I'm sitting in a bagel shop looking down Murphy Canyon to the south side of Mission Valley (well-known landmark in San Diego). I can also see the edge of the Tierrasanta mesa, where I live, across I-15 and atop the eastern side of the canyon. I
feel this location in my mind and imagine myself comfortably oriented. But what if I try to
feel farther, farther than I can see?
Just below my view of Mission Valley runs I-8, the road east to Phoenix and Tuscon, where I feel connections to friends. And the other way lies the deep, dark Pacific Ocean. South is Baja, Mexico. I've been to the tip, but only as far north as San Francisco. That's about a thousand miles in both directions. I stretch my feelers out farther, to the places I've been abroad, locating myself on the earth. I have to visualize a globe to grasp the fullness of distances, reaching from here to Sydney, to Paris. Seems to leave half the world uncovered.
Still, I can
feel myself, my location. I'm grounded.
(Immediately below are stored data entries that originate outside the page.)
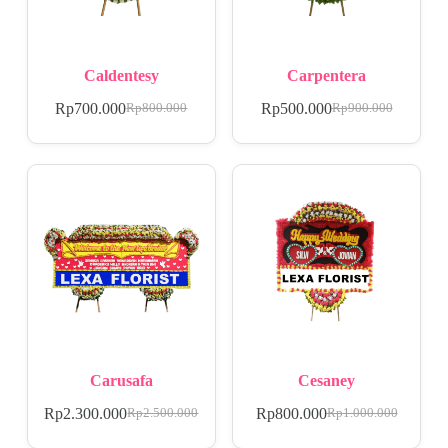
Caldentesy
Carpentera
Rp
700.000
Rp
500.000
Rp
800.000
Rp
900.000
Carusafa
Cesaney
Rp
2.300.000
Rp
800.000
Rp
2.500.000
Rp
1.000.000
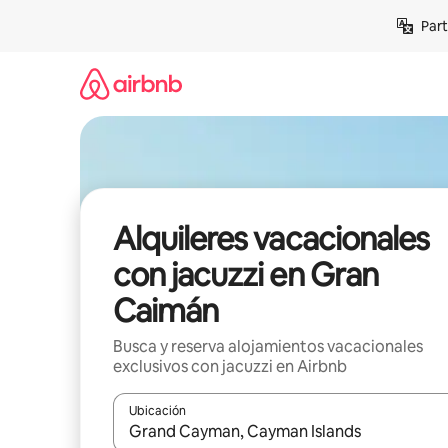
Omite
Part
el
contenido
Alquileres vacacionales
con jacuzzi en Gran
Caimán
Busca y reserva alojamientos vacacionales
exclusivos con jacuzzi en Airbnb
Ubicación
Cuando los resultados estén disponibles, navega co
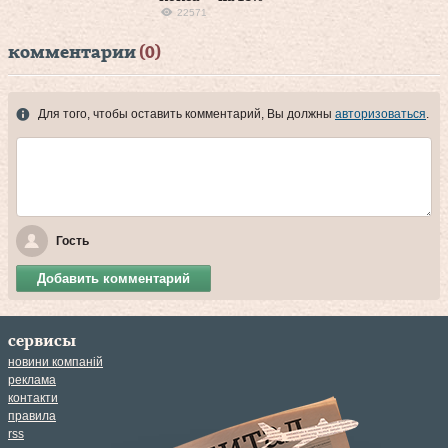
22571
комментарии
(0)
Для того, чтобы оставить комментарий, Вы должны
авторизоваться
.
Гость
Добавить комментарий
сервисы
новини компаній
реклама
контакти
правила
rss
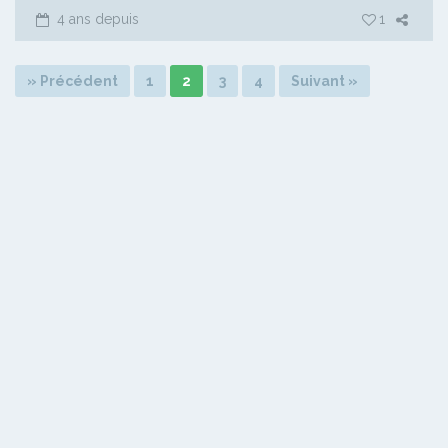
4 ans depuis
1
» Précédent
1
2
3
4
Suivant »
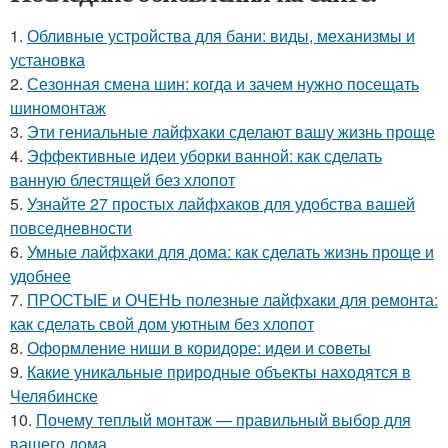
1.
Обливные устройства для бани: виды, механизмы и
установка
2.
Сезонная смена шин: когда и зачем нужно посещать
шиномонтаж
3.
Эти гениальные лайфхаки сделают вашу жизнь проще
4.
Эффективные идеи уборки ванной: как сделать
ванную блестящей без хлопот
5.
Узнайте 27 простых лайфхаков для удобства вашей
повседневности
6.
Умные лайфхаки для дома: как сделать жизнь проще и
удобнее
7.
ПРОСТЫЕ и ОЧЕНЬ полезные лайфхаки для ремонта:
как сделать свой дом уютным без хлопот
8.
Оформление ниши в коридоре: идеи и советы
9.
Какие уникальные природные объекты находятся в
Челябинске
10.
Почему теплый монтаж — правильный выбор для
вашего дома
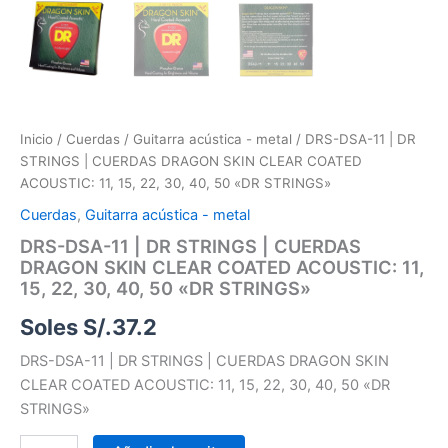
Inicio
/
Cuerdas
/
Guitarra acústica - metal
/ DRS-DSA-11 | DR
STRINGS | CUERDAS DRAGON SKIN CLEAR COATED
ACOUSTIC: 11, 15, 22, 30, 40, 50 «DR STRINGS»
Cuerdas
,
Guitarra acústica - metal
DRS-DSA-11 | DR STRINGS | CUERDAS
DRAGON SKIN CLEAR COATED ACOUSTIC: 11,
15, 22, 30, 40, 50 «DR STRINGS»
Soles S/.
37.2
DRS-DSA-11 | DR STRINGS | CUERDAS DRAGON SKIN
CLEAR COATED ACOUSTIC: 11, 15, 22, 30, 40, 50 «DR
STRINGS»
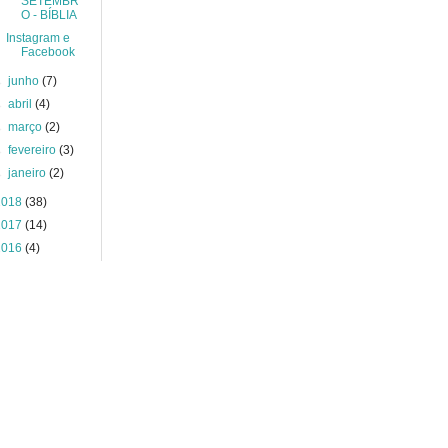
SETEMBR
O - BÍBLIA
Instagram e
Facebook
►
junho
(7)
►
abril
(4)
►
março
(2)
►
fevereiro
(3)
►
janeiro
(2)
2018
(38)
2017
(14)
2016
(4)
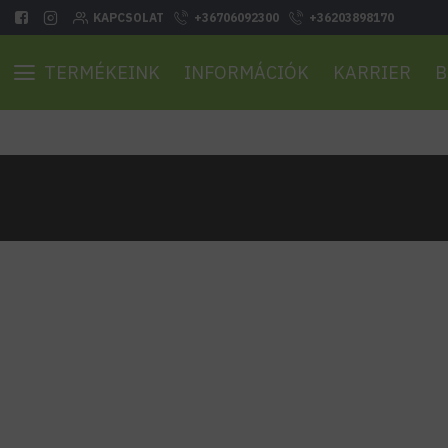
KAPCSOLAT
+36706092300
+36203898170
TERMÉKEINK
INFORMÁCIÓK
KARRIER
B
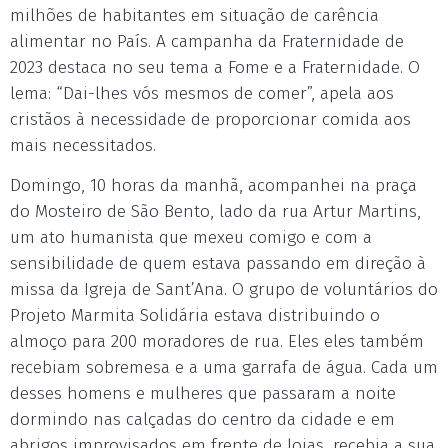
milhões de habitantes em situação de carência
alimentar no País. A campanha da Fraternidade de
2023 destaca no seu tema a Fome e a Fraternidade. O
lema: “Dai-lhes vós mesmos de comer”, apela aos
cristãos à necessidade de proporcionar comida aos
mais necessitados.
Domingo, 10 horas da manhã, acompanhei na praça
do Mosteiro de São Bento, lado da rua Artur Martins,
um ato humanista que mexeu comigo e com a
sensibilidade de quem estava passando em direção à
missa da Igreja de Sant’Ana. O grupo de voluntários do
Projeto Marmita Solidária estava distribuindo o
almoço para 200 moradores de rua. Eles eles também
recebiam sobremesa e a uma garrafa de água. Cada um
desses homens e mulheres que passaram a noite
dormindo nas calçadas do centro da cidade e em
abrigos improvisados em frente de lojas, recebia a sua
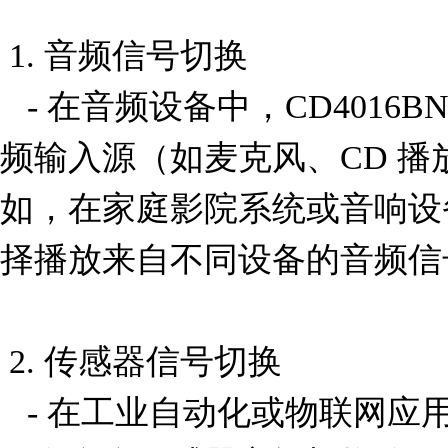
 1. 音频信号切换

   - 在音频设备中，CD4016BNSR 可用于切换不同的音
频输入源（如麦克风、CD 
如，在家庭影院系统或音响设
择播放来自不同设备的音频信号
 2. 传感器信号切换

   - 在工业自动化或物联网应用中，CD4016BNSR 可用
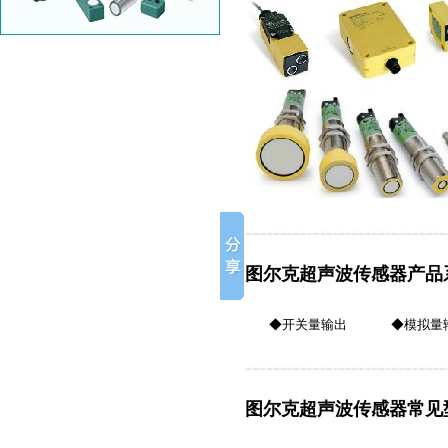
图尔克超声波传感器产品
◆开关量输出 ◆模拟量
图尔克超声波传感器常见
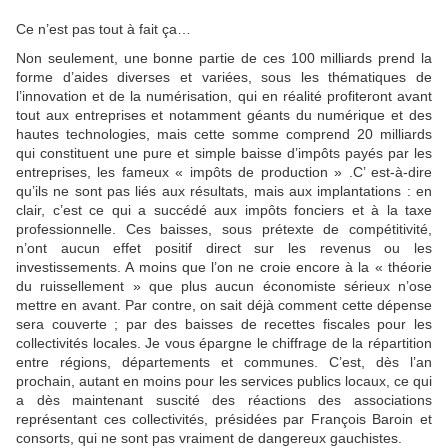
Ce n’est pas tout à fait ça…
Non seulement, une bonne partie de ces 100 milliards prend la
forme d’aides diverses et variées, sous les thématiques de
l’innovation et de la numérisation, qui en réalité profiteront avant
tout aux entreprises et notamment géants du numérique et des
hautes technologies, mais cette somme comprend 20 milliards
qui constituent une pure et simple baisse d’impôts payés par les
entreprises, les fameux « impôts de production » .C’ est-à-dire
qu’ils ne sont pas liés aux résultats, mais aux implantations : en
clair, c’est ce qui a succédé aux impôts fonciers et à la taxe
professionnelle. Ces baisses, sous prétexte de compétitivité,
n’ont aucun effet positif direct sur les revenus ou les
investissements. A moins que l’on ne croie encore à la « théorie
du ruissellement » que plus aucun économiste sérieux n’ose
mettre en avant. Par contre, on sait déjà comment cette dépense
sera couverte ; par des baisses de recettes fiscales pour les
collectivités locales. Je vous épargne le chiffrage de la répartition
entre régions, départements et communes. C’est, dès l’an
prochain, autant en moins pour les services publics locaux, ce qui
a dès maintenant suscité des réactions des associations
représentant ces collectivités, présidées par François Baroin et
consorts, qui ne sont pas vraiment de dangereux gauchistes.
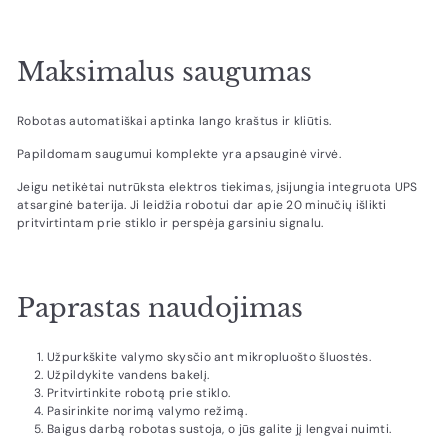
Maksimalus saugumas
Robotas automatiškai aptinka lango kraštus ir kliūtis.
Papildomam saugumui komplekte yra apsauginė virvė.
Jeigu netikėtai nutrūksta elektros tiekimas, įsijungia integruota UPS
atsarginė baterija. Ji leidžia robotui dar apie 20 minučių išlikti
pritvirtintam prie stiklo ir perspėja garsiniu signalu.
Paprastas naudojimas
Užpurkškite valymo skysčio ant mikropluošto šluostės.
Užpildykite vandens bakelį.
Pritvirtinkite robotą prie stiklo.
Pasirinkite norimą valymo režimą.
Baigus darbą robotas sustoja, o jūs galite jį lengvai nuimti.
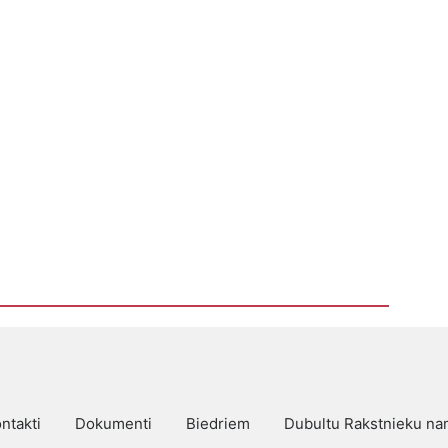
ntakti
Dokumenti
Biedriem
Dubultu Rakstnieku n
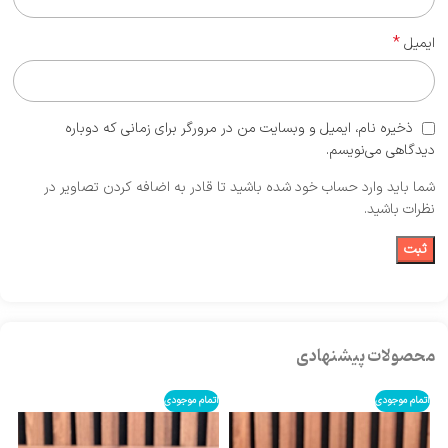
*
ایمیل
ذخیره نام، ایمیل و وبسایت من در مرورگر برای زمانی که دوباره
دیدگاهی می‌نویسم.
شما باید وارد حساب خود شده باشید تا قادر به اضافه کردن تصاویر در
نظرات باشید.
محصولات پیشنهادی
اتمام موجودی
اتمام موجودی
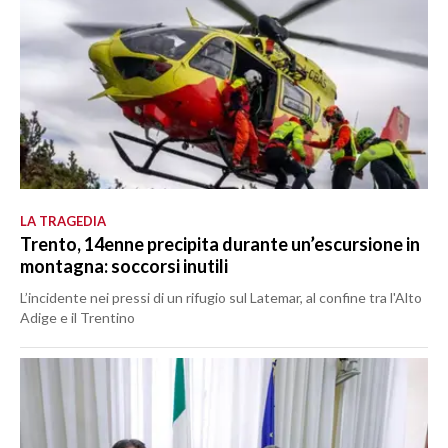
LA TRAGEDIA
Trento, 14enne precipita durante un’escursione in
montagna: soccorsi inutili
L’incidente nei pressi di un rifugio sul Latemar, al confine tra l'Alto
Adige e il Trentino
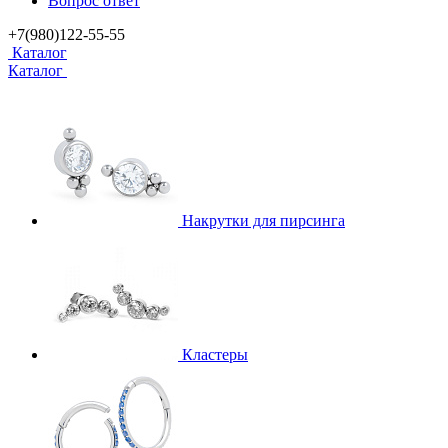
Вопрос ответ
+7(980)122-55-55
Каталог
Каталог
Накрутки для пирсинга
Кластеры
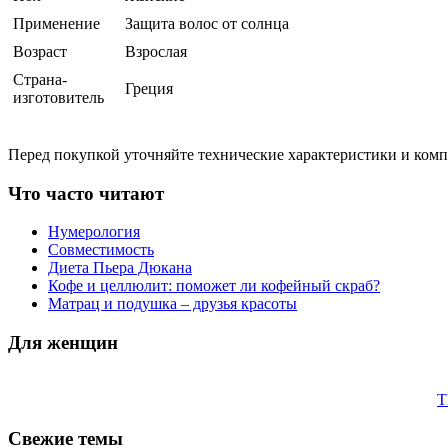
Применение
Защита волос от солнца
Возраст
Взрослая
Страна-
Греция
изготовитель
Перед покупкой уточняйте технические характеристики и ком
Что часто читают
Нумерология
Совместимость
Диета Пьера Дюкана
Кофе и целлюлит: поможет ли кофейный скраб?
Матрац и подушка – друзья красоты
Для женщин
T
Свежие темы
Because it is almost noon, imagining the earth's orientation toward the sun is also fairly easy, and the vernal equinox just passed, so the tilt of the planet seems within grasp. I lose it as soon as I consider my reference point (am I looking at the earth from the sun or from some other point in space?) Dizzy, spinning, the solar system whirls about, out of control. Stop! I tell myself. Come back to earth.

This is where I always fail, trying to find an offworld viewpoint. Visualization and
feeling end as I imagine plunging into the depths of space--or is it flying higher and higher? I would go mad trying to travel outside our solar system. Another notion ...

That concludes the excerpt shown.